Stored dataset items
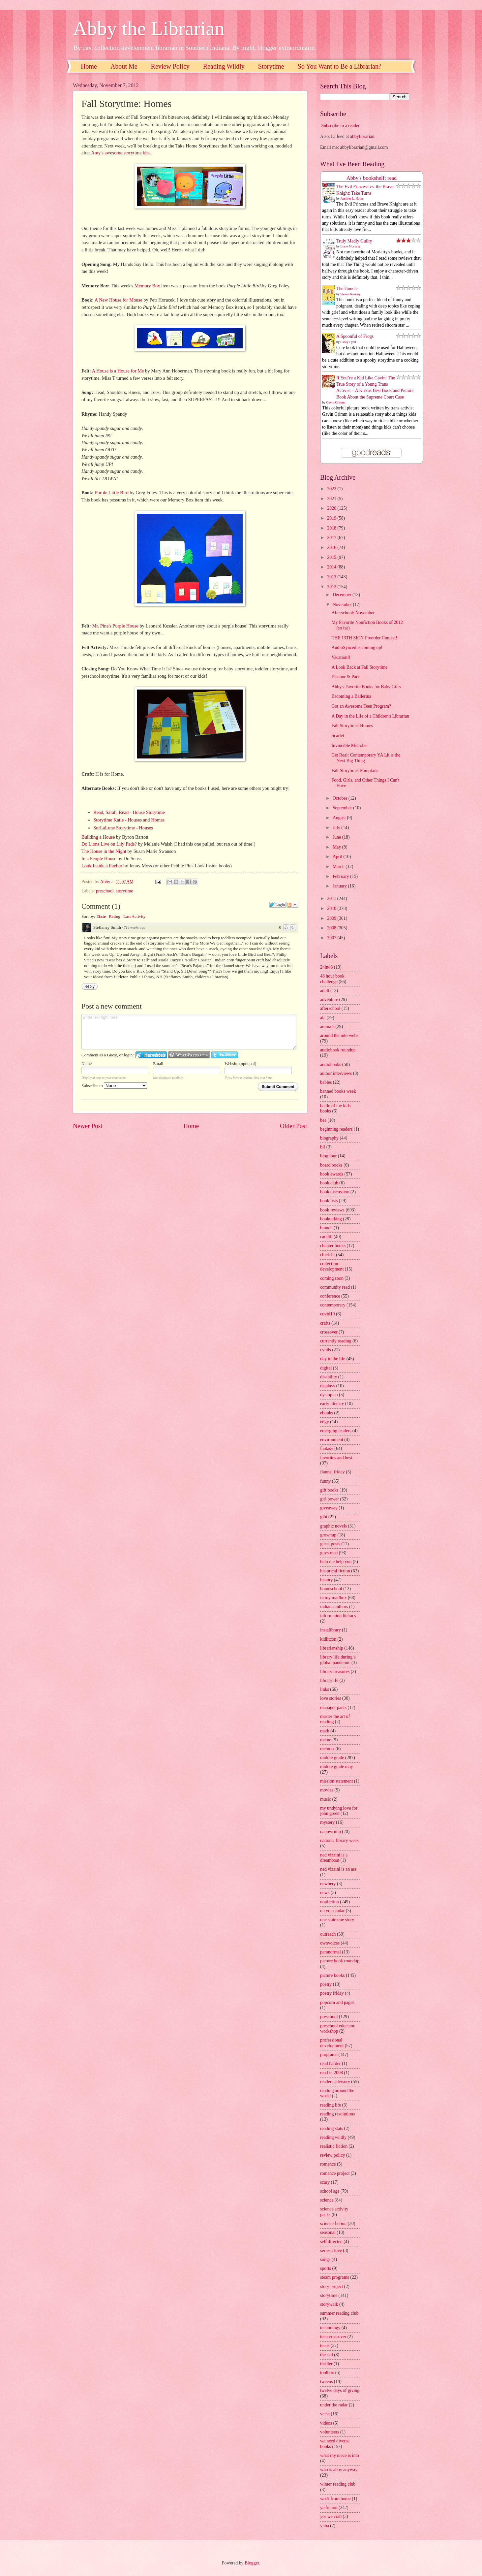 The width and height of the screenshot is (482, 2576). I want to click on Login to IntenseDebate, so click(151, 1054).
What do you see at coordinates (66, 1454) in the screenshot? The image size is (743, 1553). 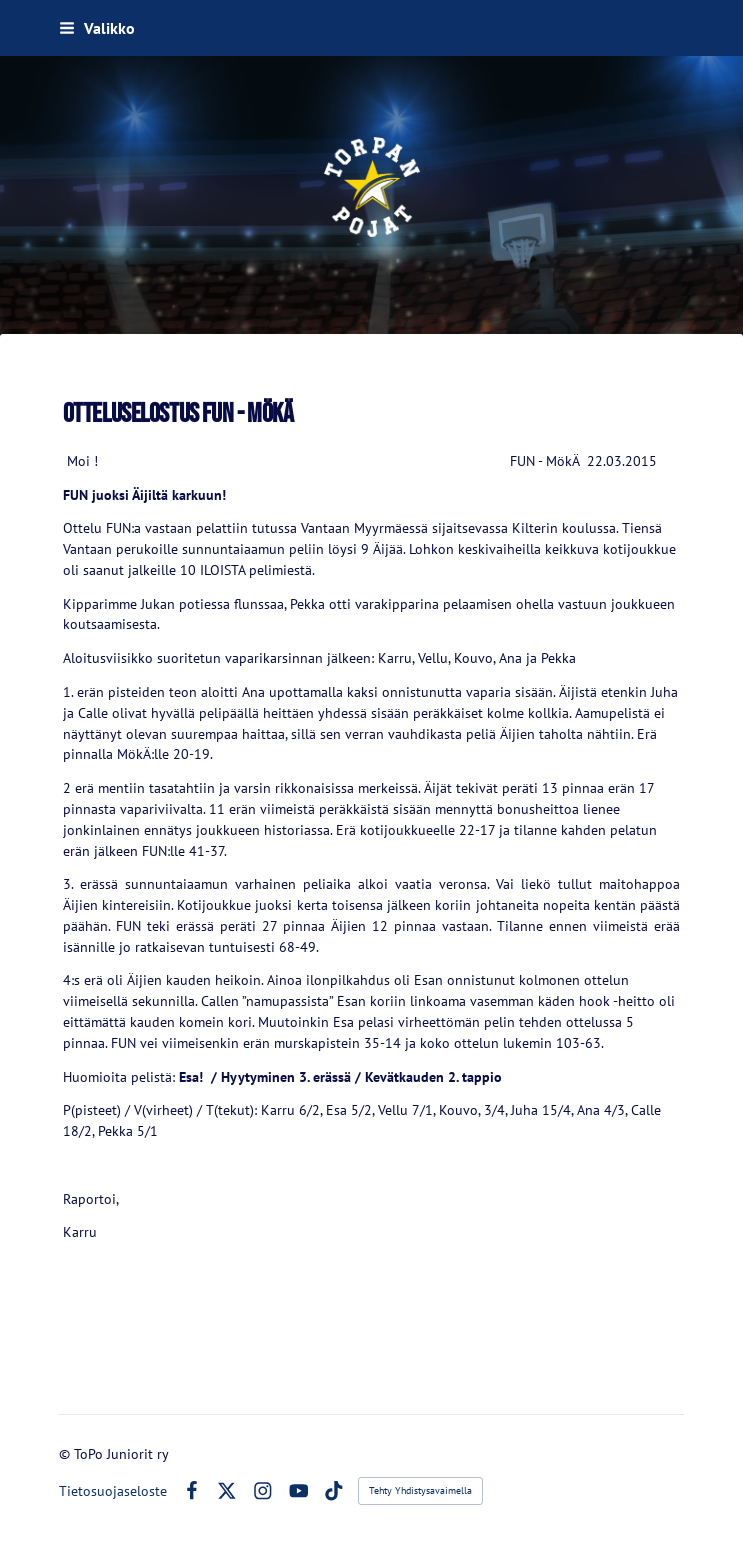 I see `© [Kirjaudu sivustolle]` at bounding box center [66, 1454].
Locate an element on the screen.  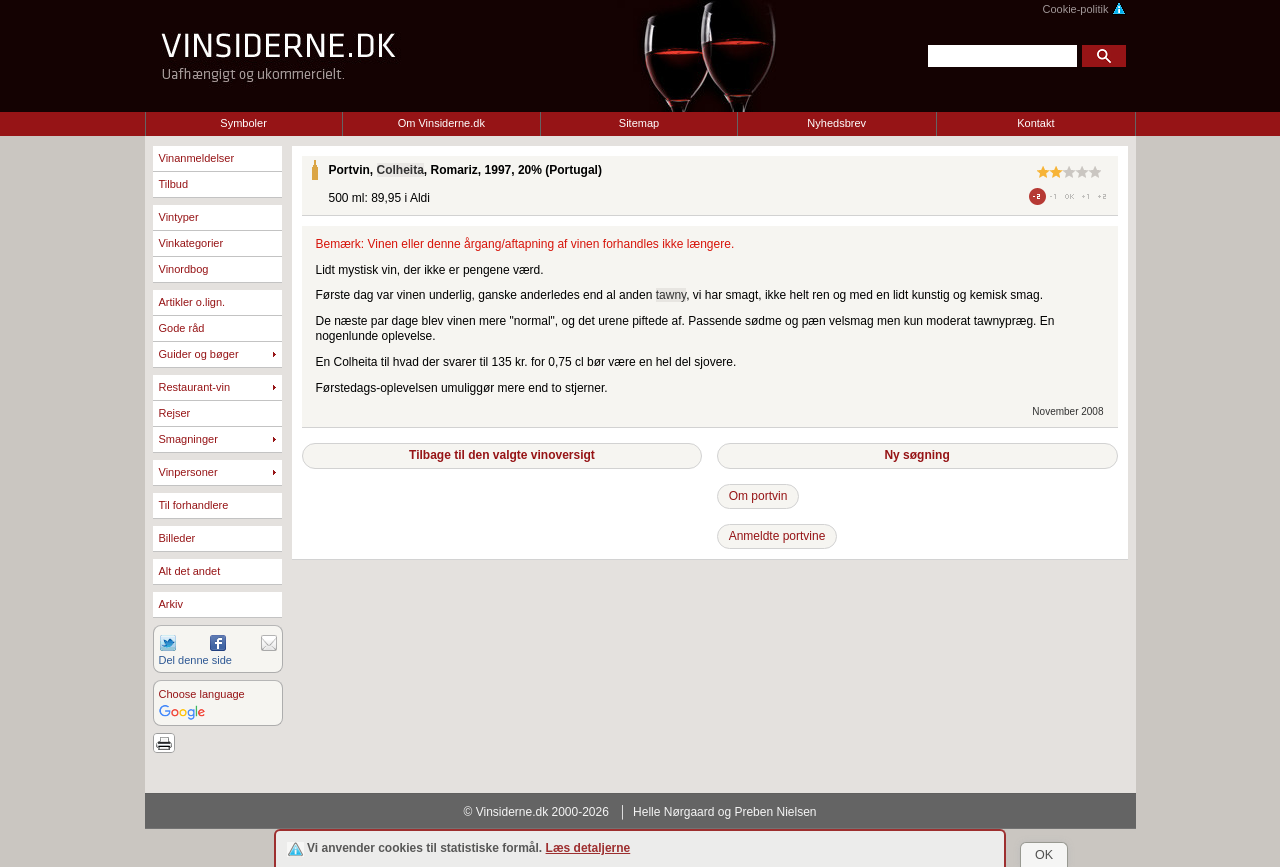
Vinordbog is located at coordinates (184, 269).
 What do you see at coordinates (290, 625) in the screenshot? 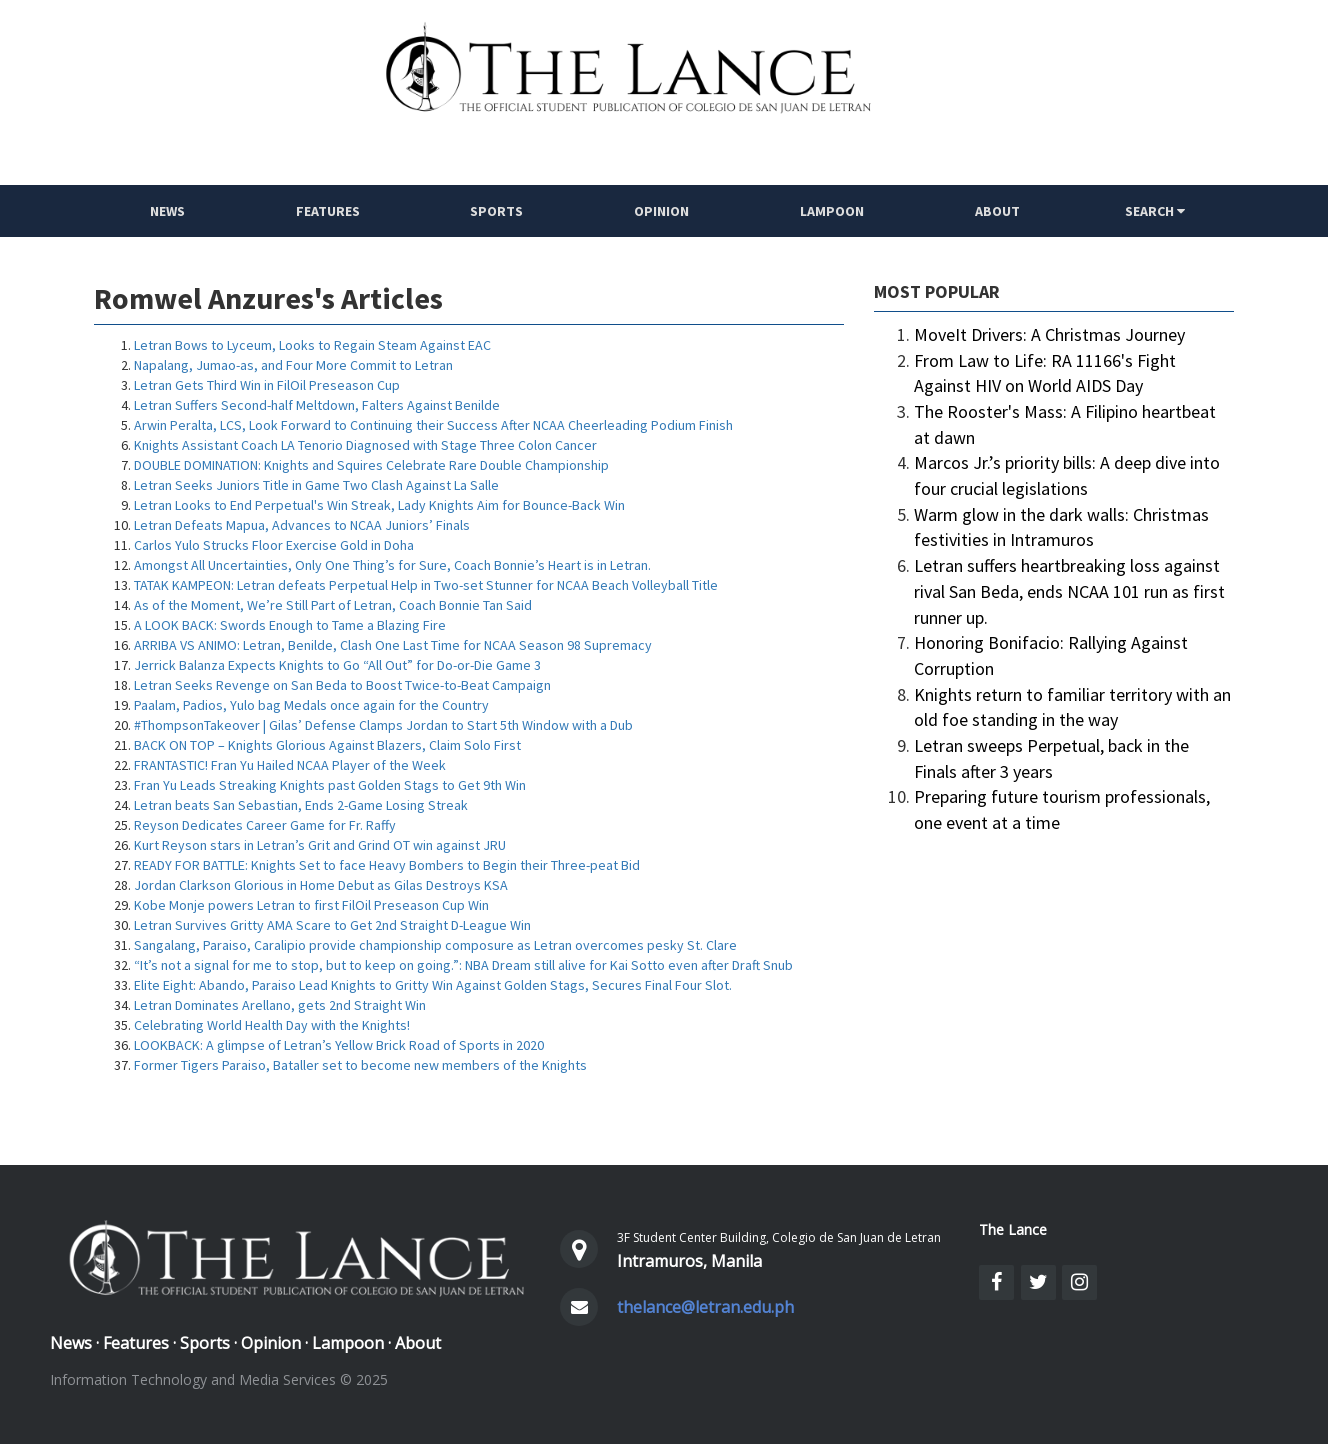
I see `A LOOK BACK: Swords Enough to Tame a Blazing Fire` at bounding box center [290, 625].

WHAT TO DO:
Please output the lines from the line that contains "What do you see at coordinates (290, 625)" through the end of the records, both ends included, exactly and with no pictures.

OUTPUT OF THE EXERCISE:
 What do you see at coordinates (290, 625) in the screenshot? 
I see `A LOOK BACK: Swords Enough to Tame a Blazing Fire` at bounding box center [290, 625].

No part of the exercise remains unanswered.